[Collected data]
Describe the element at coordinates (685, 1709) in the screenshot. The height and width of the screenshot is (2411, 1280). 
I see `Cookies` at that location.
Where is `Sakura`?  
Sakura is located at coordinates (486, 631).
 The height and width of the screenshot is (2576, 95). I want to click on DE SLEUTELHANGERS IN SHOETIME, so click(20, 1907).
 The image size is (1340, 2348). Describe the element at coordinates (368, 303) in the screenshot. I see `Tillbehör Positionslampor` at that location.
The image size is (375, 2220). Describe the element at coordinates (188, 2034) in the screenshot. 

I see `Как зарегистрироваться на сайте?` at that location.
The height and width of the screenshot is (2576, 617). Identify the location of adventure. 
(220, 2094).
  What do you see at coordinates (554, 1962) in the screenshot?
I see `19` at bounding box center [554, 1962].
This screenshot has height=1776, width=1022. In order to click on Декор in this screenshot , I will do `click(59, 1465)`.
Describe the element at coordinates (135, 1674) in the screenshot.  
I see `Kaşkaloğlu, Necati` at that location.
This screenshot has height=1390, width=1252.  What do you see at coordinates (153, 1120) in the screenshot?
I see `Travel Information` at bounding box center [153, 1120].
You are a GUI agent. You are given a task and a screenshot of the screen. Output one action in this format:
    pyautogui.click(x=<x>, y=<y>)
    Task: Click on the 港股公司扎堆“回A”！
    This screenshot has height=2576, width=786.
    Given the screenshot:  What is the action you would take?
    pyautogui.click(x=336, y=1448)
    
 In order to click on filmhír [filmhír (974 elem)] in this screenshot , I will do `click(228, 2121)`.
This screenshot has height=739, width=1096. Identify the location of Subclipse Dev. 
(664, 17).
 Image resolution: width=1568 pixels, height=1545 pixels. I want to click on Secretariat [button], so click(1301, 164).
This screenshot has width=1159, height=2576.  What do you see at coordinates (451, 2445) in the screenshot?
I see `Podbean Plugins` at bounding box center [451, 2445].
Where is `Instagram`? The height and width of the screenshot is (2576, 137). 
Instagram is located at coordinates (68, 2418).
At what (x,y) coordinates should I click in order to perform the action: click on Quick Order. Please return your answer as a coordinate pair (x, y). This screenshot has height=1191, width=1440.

> [EXERCISE]: From the first line through the last, give the data above again exactly.

> [EXERCISE ANSWER]:
Describe the element at coordinates (685, 1709) in the screenshot. The height and width of the screenshot is (2411, 1280). 
I see `Cookies` at that location.
Where is `Sakura`?  
Sakura is located at coordinates (486, 631).
 The height and width of the screenshot is (2576, 95). I want to click on DE SLEUTELHANGERS IN SHOETIME, so click(20, 1907).
 The image size is (1340, 2348). Describe the element at coordinates (368, 303) in the screenshot. I see `Tillbehör Positionslampor` at that location.
The image size is (375, 2220). Describe the element at coordinates (188, 2034) in the screenshot. 

I see `Как зарегистрироваться на сайте?` at that location.
The height and width of the screenshot is (2576, 617). Identify the location of adventure. 
(220, 2094).
  What do you see at coordinates (554, 1962) in the screenshot?
I see `19` at bounding box center [554, 1962].
This screenshot has height=1776, width=1022. In order to click on Декор in this screenshot , I will do `click(59, 1465)`.
Describe the element at coordinates (135, 1674) in the screenshot.  
I see `Kaşkaloğlu, Necati` at that location.
This screenshot has height=1390, width=1252.  What do you see at coordinates (153, 1120) in the screenshot?
I see `Travel Information` at bounding box center [153, 1120].
You are a GUI agent. You are given a task and a screenshot of the screen. Output one action in this format:
    pyautogui.click(x=<x>, y=<y>)
    Task: Click on the 港股公司扎堆“回A”！
    This screenshot has height=2576, width=786.
    Given the screenshot:  What is the action you would take?
    pyautogui.click(x=336, y=1448)
    
 In order to click on filmhír [filmhír (974 elem)] in this screenshot , I will do `click(228, 2121)`.
This screenshot has height=739, width=1096. Identify the location of Subclipse Dev. 
(664, 17).
 Image resolution: width=1568 pixels, height=1545 pixels. I want to click on Secretariat [button], so click(1301, 164).
This screenshot has width=1159, height=2576.  What do you see at coordinates (451, 2445) in the screenshot?
I see `Podbean Plugins` at bounding box center [451, 2445].
Where is `Instagram`? The height and width of the screenshot is (2576, 137). 
Instagram is located at coordinates (68, 2418).
At what (x,y) coordinates should I click in order to perform the action: click on Quick Order. Please return your answer as a coordinate pair (x, y). This screenshot has height=1191, width=1440.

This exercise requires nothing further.